Hell
- 1956 Chapman & Hall Reissue
- Author: Henri Barbusse
- Original title: L'Enfer
- Language: French
- Published: 1908
- Published in English: 1918

= Hell (Barbusse novel) =

Hell (L'Enfer) is Henri Barbusse's second novel, written in 1908, in which the unnamed narrator spies on his fellow house guests through a peephole in his wall.

==Plot summary==
The narrator, unmarried and friendless, books a room in a Paris boarding house. By chance he finds a hole in his wall, through which he can see the adjoining room and its inhabitants. From the other side, he witnesses lesbianism, adultery, incest, thievery, vicious proselytizing and death, musing to the reader on the philosophical implications of the events he witnesses.

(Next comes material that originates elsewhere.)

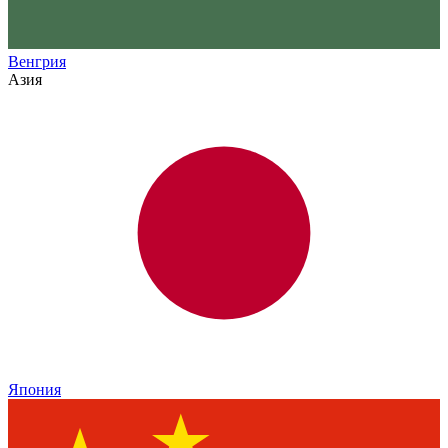
Венгрия
Азия
Япония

His voyeurism eventually convinces him to quit his room and find a fulfilling life of his own, but as he attempts to leave he is crippled with backache and blindness.

==Literary criticism==
Hell was notably popular and widely discussed in France, selling more than a hundred thousand copies in 1917 alone.
Colin Wilson gave considerable attention to Barbusse's novel in his influential work The Outsider.

==English translations==
L'Enfer has been translated into English several times, first as The Inferno by Edward J. O'Brien for Boni and Liveright in 1918 in a heavily abridged form, then again as The Inferno by John Rodker for Joiner & Steele in 1932, and then in full as Hell by Robert Baldick for Chapman and Hall in 1966 – later reissued by Turtle Point Press in 1995.